Let’s check in on the KC Royals’ third-round selection from the 2016 MLB Amateur Draft, rocket-armed outfield prospect Khalil Lee.
As the KC Royals continue their rebuild, an emphasis will be placed on prospect development. Welcome to the continuation of our “Top prospect rewind” series.
The subject of this article: Khalil Lee. The Kansas City Royals organization decided to use a third-round pick to take Lee in 2016 out of Oakton, VA. An outfielder that bats and throws left-handed, he was viewed as a two-way prospect heading into the draft. The Royals focused on developing him in the outfield, and thus the minor league career of Lee began.
Lee’s 2016 season in the Arizona League was impressive. Although a .269 batting average may not jump off the page, Lee’s on-base percentage (.396) was phenomenal.

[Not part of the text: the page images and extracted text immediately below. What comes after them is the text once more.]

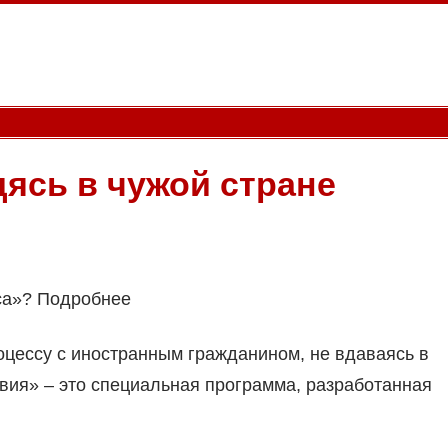
ясь в чужой стране
сса»? Подробнее
оцессу с иностранным гражданином, не вдаваясь в
вия» – это специальная программа, разработанная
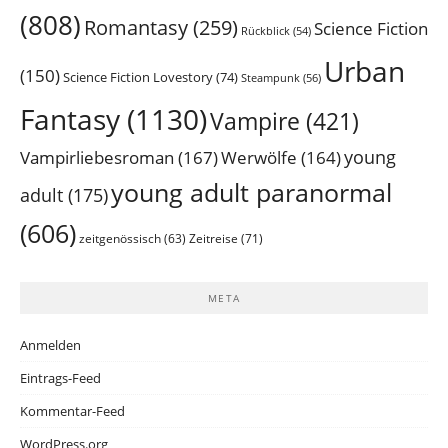
(808)
Romantasy
(259)
Science Fiction
Rückblick
(54)
Urban
(150)
Science Fiction Lovestory
(74)
Steampunk
(56)
Fantasy
(1130)
Vampire
(421)
young
Vampirliebesroman
(167)
Werwölfe
(164)
young adult paranormal
adult
(175)
(606)
Zeitreise
(71)
zeitgenössisch
(63)
META
Anmelden
Eintrags-Feed
Kommentar-Feed
WordPress.org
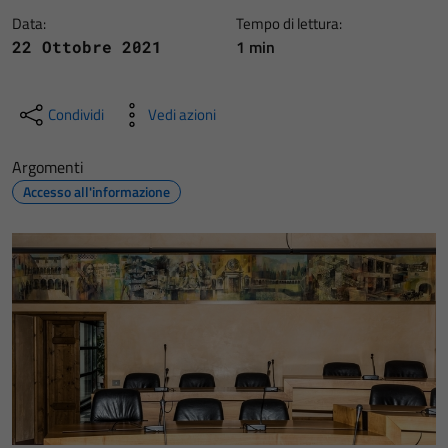
Data:
Tempo di lettura:
1 min
22 Ottobre 2021
Condividi
Vedi azioni
Argomenti
Accesso all'informazione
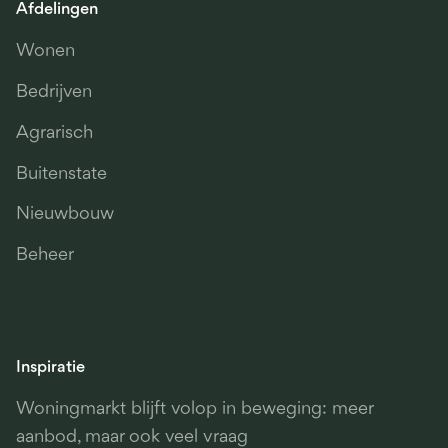
Afdelingen
Wonen
Bedrijven
Agrarisch
Buitenstate
Nieuwbouw
Beheer
Inspiratie
Woningmarkt blijft volop in beweging: meer
aanbod, maar ook veel vraag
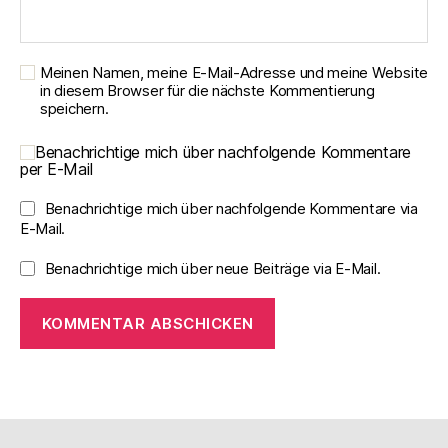
Meinen Namen, meine E-Mail-Adresse und meine Website
in diesem Browser für die nächste Kommentierung
speichern.
Benachrichtige mich über nachfolgende Kommentare
per E-Mail
Benachrichtige mich über nachfolgende Kommentare via
E-Mail.
Benachrichtige mich über neue Beiträge via E-Mail.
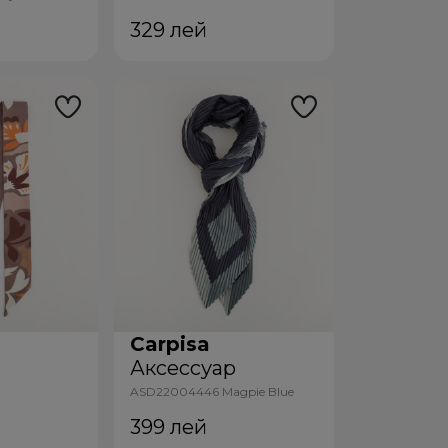
329
лей
Carpisa
р
Аксессуар
ASD22004446 Magpie Blue
Multicolour
399
лей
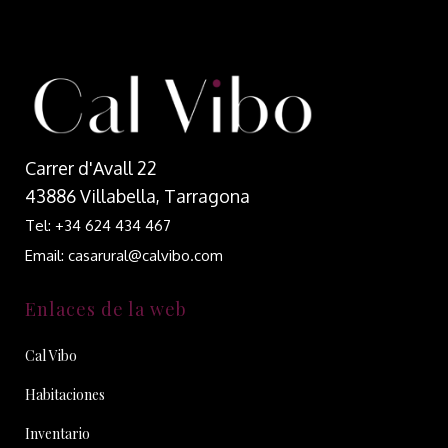
Carrer d'Avall 22
43886 Villabella, Tarragona
Tel: +34 624 434 467
Email: casarural@calvibo.com
Enlaces de la web
Cal Vibo
Habitaciones
Inventario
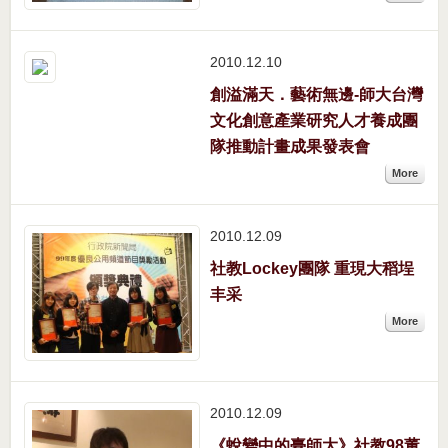
2010.12
10
創溢滿天．藝術無邊-師大台灣
文化創意產業研究人才養成團
隊推動計畫成果發表會
More
2010.12
09
社教Lockey團隊 重現大稻埕
丰采
More
2010.12
09
《蛻變中的臺師大》社教98董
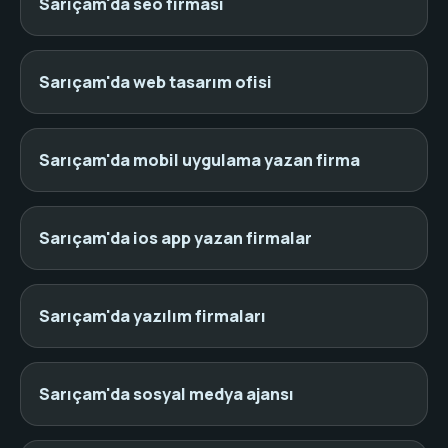
Sarıçam'da seo firması
Sarıçam'da web tasarım ofisi
Sarıçam'da mobil uygulama yazan firma
Sarıçam'da ios app yazan firmalar
Sarıçam'da yazılım firmaları
Sarıçam'da sosyal medya ajansı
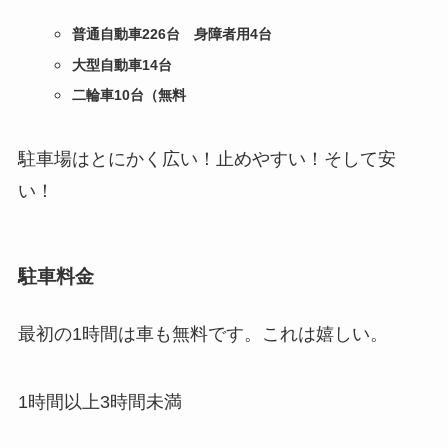
普通自動車226台 身障者用4台
大型自動車14台
二輪車10台（無料
駐車場はとにかく広い！止めやすい！そして安
い！
駐車料金
最初の1時間は車も無料です。これは嬉しい。
1時間以上3時間未満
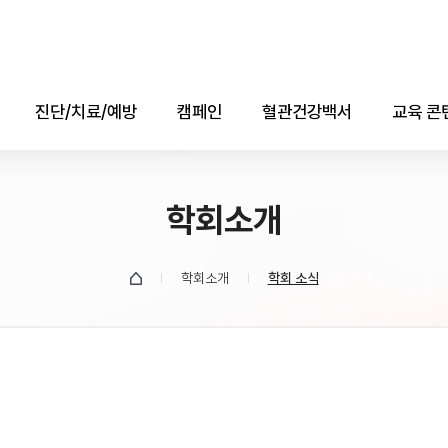
진단/치료/예방
캠페인
혈관건강백서
교육 콘
진단
콜레스테롤의 날
애니메
치료
학회소개
자료실
소책자(e-b
예방
데이터
학회소개
학회 소식
유튜브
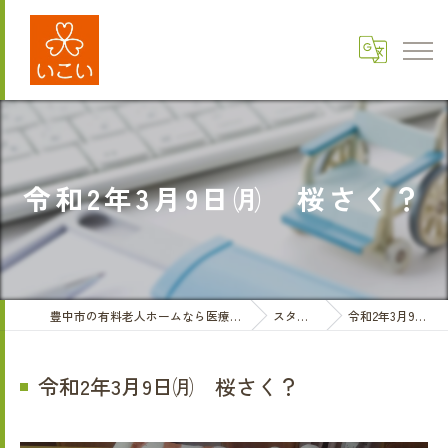
令和2年3月9日㈪ 桜さく？
豊中市の有料老人ホームなら医療法人三和会 有料老人ホームいこい
スタッフブログ
令和2年3月9日㈪ 桜さく？
令和2年3月9日㈪ 桜さく？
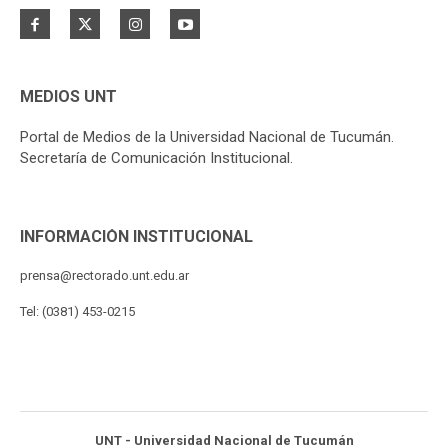
MEDIOS UNT
Portal de Medios de la Universidad Nacional de Tucumán.
Secretaría de Comunicación Institucional.
INFORMACIÓN INSTITUCIONAL
prensa@rectorado.unt.edu.ar
Tel: (0381) 453-0215
UNT - Universidad Nacional de Tucumán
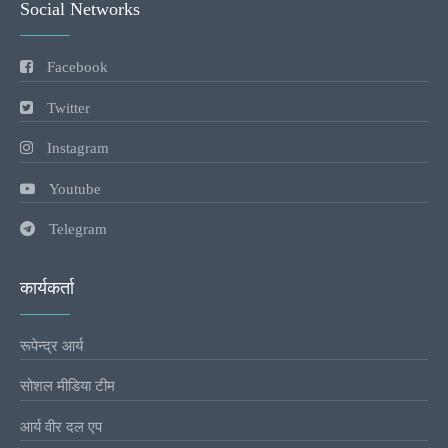
Social Networks
Facebook
Twitter
Instagram
Youtube
Telegram
कार्यकर्ता
रूपेन्द्र आर्य
सोशल मीडिया टीम
आर्य वीर दल एप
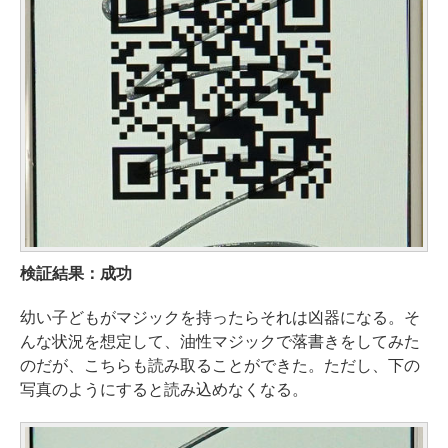
検証結果：成功
幼い子どもがマジックを持ったらそれは凶器になる。そ
んな状況を想定して、油性マジックで落書きをしてみた
のだが、こちらも読み取ることができた。ただし、下の
写真のようにすると読み込めなくなる。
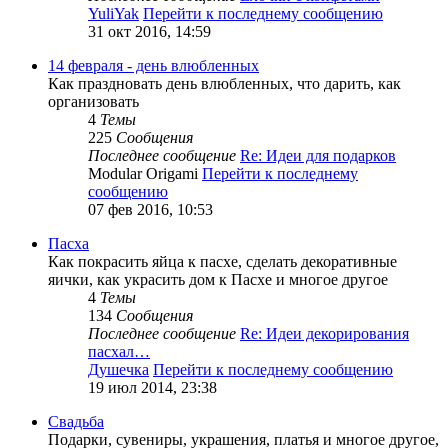
YuliYak
Перейти к последнему сообщению
31 окт 2016, 14:59
14 февраля - день влюбленных
Как праздновать день влюбленных, что дарить, как
организовать
4
Темы
225
Сообщения
Последнее сообщение
Re: Идеи для подарков
Modular Origami
Перейти к последнему
сообщению
07 фев 2016, 10:53
Пасха
Как покрасить яйца к пасхе, сделать декоративные
яички, как украсить дом к Пасхе и многое другое
4
Темы
134
Сообщения
Последнее сообщение
Re: Идеи декорирования
пасхал…
Душечка
Перейти к последнему сообщению
19 июл 2014, 23:38
Свадьба
Подарки, сувениры, украшения, платья и многое другое,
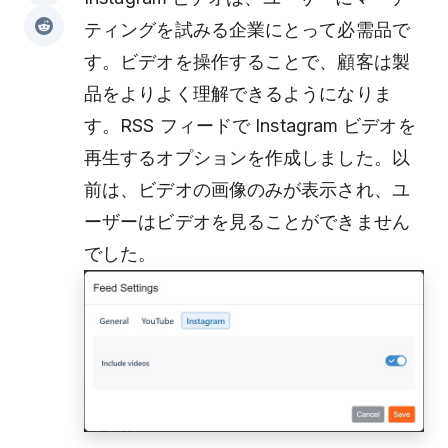
ティングを試みる企業にとって必需品で
す。ビデオを操作することで、顧客は製
品をよりよく理解できるようになりま
す。RSS フィードで Instagram ビデオを
再生するオプションを作成しました。以
前は、ビデオの画像のみが表示され、ユ
ーザーはビデオを見ることができません
でした。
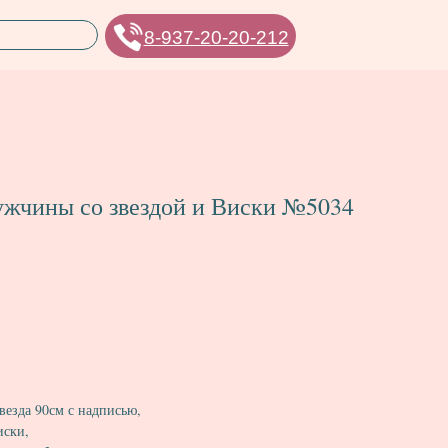
8-937-20-20-212
ужчины со звездой и Виски №5034
везда 90см с надписью,
иски,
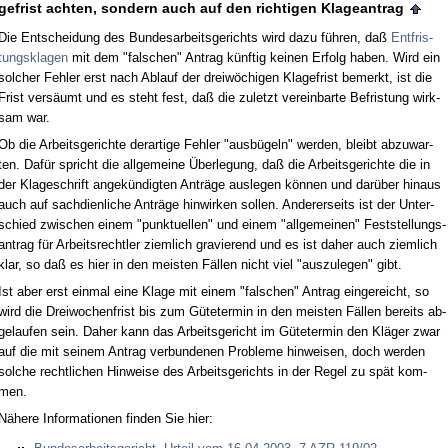
ge­frist ach­ten, son­dern auch auf den rich­ti­gen Kla­ge­an­trag
Die Ent­schei­dung des Bun­des­ar­beits­ge­richts wird da­zu führen, daß
Ent­fris­
tungs­kla­gen
mit dem "fal­schen" An­trag künf­tig kei­nen Er­folg ha­ben. Wird ein
sol­cher Feh­ler erst nach Ab­lauf der dreiwöchi­gen Kla­ge­frist be­merkt, ist die
Frist versäumt und es steht fest, daß die zu­letzt ver­ein­bar­te Be­fris­tung wirk­
sam war.
Ob die Ar­beits­ge­rich­te der­ar­ti­ge Feh­ler "ausbügeln" wer­den, bleibt ab­zu­war­
ten. Dafür spricht die all­ge­mei­ne Über­le­gung, daß die Ar­beits­ge­rich­te die in
der Kla­ge­schrift an­gekündig­ten Anträge aus­le­gen können und darüber hin­aus
auch auf sach­dien­li­che Anträge hin­wir­ken sol­len. An­de­rer­seits ist der Un­ter­
schied zwi­schen ei­nem "punk­tu­el­len" und ei­nem "all­ge­mei­nen" Fest­stel­lungs­
an­trag für Ar­beits­recht­ler ziem­lich gra­vie­rend und es ist da­her auch ziem­lich
klar, so daß es hier in den meis­ten Fällen nicht viel "aus­zu­le­gen" gibt.
Ist aber erst ein­mal ei­ne Kla­ge mit ei­nem "fal­schen" An­trag ein­ge­reicht, so
wird die Drei­wo­chen­frist bis zum Güte­ter­min in den meis­ten Fällen be­reits ab­
ge­lau­fen sein. Da­her kann das Ar­beits­ge­richt im Güte­ter­min den Kläger zwar
auf die mit sei­nem An­trag ver­bun­de­nen Pro­ble­me hin­wei­sen, doch wer­den
sol­che recht­li­chen Hin­wei­se des Ar­beits­ge­richts in der Re­gel zu spät kom­
men.
Nähe­re In­for­ma­tio­nen fin­den Sie hier:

Walking 33 times in 49 games, Lee’s patience at the plate has been both a blessing and a curse throughout his career in the minors thus far.
After putting both his power and speed on display with the Lexington Legends in 2017, Lee spent a large chunk of his 2018 season with Advanced-A Wilmington before earning a promotion to AA Northwest Arkansas. On the season, he combined to hit for a .263/.382/.390 line and drove in 51 total runs. Lee’s walk numbers remained high, but so did his strikeouts — being sent back to the dugout 103 times in 100 total games that year.
Things didn’t get better for Lee, as he put forth a pitiful performance in the Arizona Fall League later in 2018. Hitting just .157 in 22 games, he struggled instead of gaining a much-needed confidence boost. Things would level off a bit, though, once the 2019 campaign rolled around.
Lee played with NWA for the entire 2019 season. With the Naturals in the Texas League, he hit .264 while walking 65 times in 129 games. He also hit eight home runs and finished second among all minor league players with 53 stolen bases. His speed was on display both on the basepaths and in the outfield, where he projects to be a plus defender with an elite arm.
Patience is a virtue but for Lee, it may also lead to some trouble down the line if he can’t fix his issues at the plate. What’s limiting his ceiling as a hitter is his willingness to sit back and take pitches that are hittable. His strikeout-heavy pedigree was on full display last season, as he did so 154 times on the year. Although it’s nice that he’s able to walk often enough to offset it a bit, pitching will only get better and better as Lee advances through the system.
Lee was hit by a pitch in this winter’s Puerto Rican Winter League, suffering a hand fracture and missing the remainder of the team’s games. He’ll be a full go for the spring, though, which is what matters the most. MLB Pipeline pegs him as the Royals’ fourth-best prospect, boasting tantalizing arm strength, great speed and impressive raw power. Baseball America ranks him seventh.